[RECORDS SUPPLIED Boundary: Start]

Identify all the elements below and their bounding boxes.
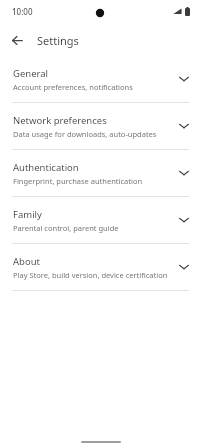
button[interactable]: Authentication <box>0 150 201 196</box>
button[interactable]: Back <box>7 30 27 50</box>
staticText: Account preferences, notifications <box>13 82 133 92</box>
staticText: Parental control, parent guide <box>13 223 119 233</box>
button[interactable]: Family <box>0 197 201 243</box>
button[interactable]: General <box>0 56 201 102</box>
staticText: Settings <box>37 33 79 48</box>
staticText: Fingerprint, purchase authentication <box>13 176 143 186</box>
staticText: About <box>13 255 40 268</box>
staticText: Authentication <box>13 161 79 174</box>
staticText: General <box>13 67 49 80</box>
staticText: Network preferences <box>13 114 107 127</box>
button[interactable]: About <box>0 244 201 290</box>
button[interactable]: Network preferences <box>0 103 201 149</box>
staticText: Play Store, build version, device certif… <box>13 270 168 280</box>
staticText: 10:00 <box>12 6 33 17</box>
staticText: Family <box>13 208 42 221</box>
staticText: Data usage for downloads, auto-updates <box>13 129 157 139</box>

[RECORDS SUPPLIED Boundary: End]

Without the pictures, please output every record exactly.

Identify all the elements below and their bounding boxes.
button[interactable]: Authentication <box>0 150 201 196</box>
button[interactable]: Back <box>7 30 27 50</box>
staticText: Account preferences, notifications <box>13 82 133 92</box>
staticText: Parental control, parent guide <box>13 223 119 233</box>
button[interactable]: Family <box>0 197 201 243</box>
button[interactable]: General <box>0 56 201 102</box>
staticText: Settings <box>37 33 79 48</box>
staticText: Fingerprint, purchase authentication <box>13 176 143 186</box>
staticText: About <box>13 255 40 268</box>
staticText: Authentication <box>13 161 79 174</box>
staticText: General <box>13 67 49 80</box>
staticText: Network preferences <box>13 114 107 127</box>
button[interactable]: About <box>0 244 201 290</box>
button[interactable]: Network preferences <box>0 103 201 149</box>
staticText: Play Store, build version, device certif… <box>13 270 168 280</box>
staticText: 10:00 <box>12 6 33 17</box>
staticText: Family <box>13 208 42 221</box>
staticText: Data usage for downloads, auto-updates <box>13 129 157 139</box>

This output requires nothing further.